DIRECTIONS FOR THIS TASK>
Find the word "Settings" in the listing below, then return every line it appears in.

** Opening DATA SUPPLIED block **

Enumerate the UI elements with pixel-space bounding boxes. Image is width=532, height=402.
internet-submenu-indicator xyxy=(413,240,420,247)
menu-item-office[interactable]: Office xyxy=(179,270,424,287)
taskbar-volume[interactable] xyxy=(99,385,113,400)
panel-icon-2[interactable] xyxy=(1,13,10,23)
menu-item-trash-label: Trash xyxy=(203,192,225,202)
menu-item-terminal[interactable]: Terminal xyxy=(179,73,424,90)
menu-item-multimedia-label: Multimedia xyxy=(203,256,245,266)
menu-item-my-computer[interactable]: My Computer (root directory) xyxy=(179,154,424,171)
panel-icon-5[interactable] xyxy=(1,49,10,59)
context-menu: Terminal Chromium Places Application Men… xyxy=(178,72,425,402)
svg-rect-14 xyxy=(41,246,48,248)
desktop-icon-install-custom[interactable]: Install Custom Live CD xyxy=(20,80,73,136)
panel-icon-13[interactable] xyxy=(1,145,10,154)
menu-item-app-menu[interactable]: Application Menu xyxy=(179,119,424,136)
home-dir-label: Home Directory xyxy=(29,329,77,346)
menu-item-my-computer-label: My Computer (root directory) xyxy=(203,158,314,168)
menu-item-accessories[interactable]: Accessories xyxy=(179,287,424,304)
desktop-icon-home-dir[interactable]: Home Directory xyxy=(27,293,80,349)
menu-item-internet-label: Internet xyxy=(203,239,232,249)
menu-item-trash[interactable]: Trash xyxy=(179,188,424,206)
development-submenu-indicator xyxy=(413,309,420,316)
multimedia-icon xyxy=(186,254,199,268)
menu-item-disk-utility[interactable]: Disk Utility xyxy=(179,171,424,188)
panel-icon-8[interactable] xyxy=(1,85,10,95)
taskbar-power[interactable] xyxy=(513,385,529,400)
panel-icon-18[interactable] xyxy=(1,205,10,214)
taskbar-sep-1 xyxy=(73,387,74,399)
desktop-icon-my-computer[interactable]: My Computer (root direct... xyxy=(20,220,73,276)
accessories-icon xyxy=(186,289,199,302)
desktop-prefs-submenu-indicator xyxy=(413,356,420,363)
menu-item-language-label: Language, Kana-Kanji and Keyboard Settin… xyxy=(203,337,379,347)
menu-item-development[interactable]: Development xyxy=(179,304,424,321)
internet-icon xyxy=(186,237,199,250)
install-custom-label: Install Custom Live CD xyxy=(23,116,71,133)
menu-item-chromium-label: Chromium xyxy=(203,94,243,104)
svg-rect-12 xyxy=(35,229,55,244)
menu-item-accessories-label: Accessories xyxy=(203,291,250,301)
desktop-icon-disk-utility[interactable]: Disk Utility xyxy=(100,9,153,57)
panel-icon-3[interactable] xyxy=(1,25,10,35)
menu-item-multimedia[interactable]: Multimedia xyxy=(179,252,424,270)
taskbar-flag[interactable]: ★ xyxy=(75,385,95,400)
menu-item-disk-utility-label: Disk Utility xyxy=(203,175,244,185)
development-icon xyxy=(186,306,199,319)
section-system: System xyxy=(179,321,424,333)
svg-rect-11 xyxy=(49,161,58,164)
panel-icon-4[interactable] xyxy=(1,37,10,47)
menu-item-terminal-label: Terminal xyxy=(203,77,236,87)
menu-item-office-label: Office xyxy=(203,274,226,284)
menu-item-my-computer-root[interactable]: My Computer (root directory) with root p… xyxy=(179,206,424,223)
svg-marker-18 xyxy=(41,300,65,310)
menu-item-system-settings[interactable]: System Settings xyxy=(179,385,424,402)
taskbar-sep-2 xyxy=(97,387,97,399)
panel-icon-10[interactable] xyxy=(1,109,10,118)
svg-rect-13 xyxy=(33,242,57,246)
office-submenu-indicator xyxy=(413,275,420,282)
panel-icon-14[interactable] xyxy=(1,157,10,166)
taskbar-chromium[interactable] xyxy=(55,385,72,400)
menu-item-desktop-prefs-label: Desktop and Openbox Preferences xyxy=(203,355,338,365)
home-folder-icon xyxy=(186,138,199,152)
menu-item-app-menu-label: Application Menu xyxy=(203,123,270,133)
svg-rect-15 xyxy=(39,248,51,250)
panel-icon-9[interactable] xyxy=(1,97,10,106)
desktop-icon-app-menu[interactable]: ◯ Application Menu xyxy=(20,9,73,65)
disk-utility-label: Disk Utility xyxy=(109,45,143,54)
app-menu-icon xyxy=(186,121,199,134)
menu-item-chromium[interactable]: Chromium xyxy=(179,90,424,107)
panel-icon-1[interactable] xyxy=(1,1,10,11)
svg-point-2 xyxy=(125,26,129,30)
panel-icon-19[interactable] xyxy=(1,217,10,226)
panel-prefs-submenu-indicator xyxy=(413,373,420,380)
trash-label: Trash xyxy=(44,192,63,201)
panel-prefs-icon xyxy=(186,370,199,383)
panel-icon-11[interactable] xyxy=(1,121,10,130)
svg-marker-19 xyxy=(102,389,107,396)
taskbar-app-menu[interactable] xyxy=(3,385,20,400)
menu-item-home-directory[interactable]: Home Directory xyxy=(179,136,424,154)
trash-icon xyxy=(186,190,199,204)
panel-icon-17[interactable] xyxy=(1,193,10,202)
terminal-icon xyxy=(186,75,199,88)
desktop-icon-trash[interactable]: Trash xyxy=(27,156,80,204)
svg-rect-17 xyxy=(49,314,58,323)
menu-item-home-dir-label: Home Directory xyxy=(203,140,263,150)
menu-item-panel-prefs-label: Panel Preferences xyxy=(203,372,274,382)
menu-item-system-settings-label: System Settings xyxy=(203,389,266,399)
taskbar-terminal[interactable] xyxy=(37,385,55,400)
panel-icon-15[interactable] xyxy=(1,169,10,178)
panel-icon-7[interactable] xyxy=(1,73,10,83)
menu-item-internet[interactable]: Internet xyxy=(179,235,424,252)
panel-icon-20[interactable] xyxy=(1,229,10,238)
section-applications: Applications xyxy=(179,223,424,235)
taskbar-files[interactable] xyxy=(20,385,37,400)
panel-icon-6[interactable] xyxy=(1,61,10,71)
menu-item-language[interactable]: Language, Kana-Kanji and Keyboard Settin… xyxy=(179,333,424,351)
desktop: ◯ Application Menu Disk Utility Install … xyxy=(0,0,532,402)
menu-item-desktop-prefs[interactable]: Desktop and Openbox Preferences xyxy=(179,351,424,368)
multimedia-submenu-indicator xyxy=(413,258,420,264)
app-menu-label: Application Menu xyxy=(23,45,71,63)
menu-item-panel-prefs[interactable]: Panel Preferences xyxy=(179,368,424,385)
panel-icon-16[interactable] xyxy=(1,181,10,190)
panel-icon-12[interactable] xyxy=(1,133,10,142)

** Closing DATA SUPPLIED block **

WORKED SOLUTION>
menu-item-system-settings[interactable]: System Settings xyxy=(179,385,424,402)
menu-item-system-settings-label: System Settings xyxy=(203,389,266,399)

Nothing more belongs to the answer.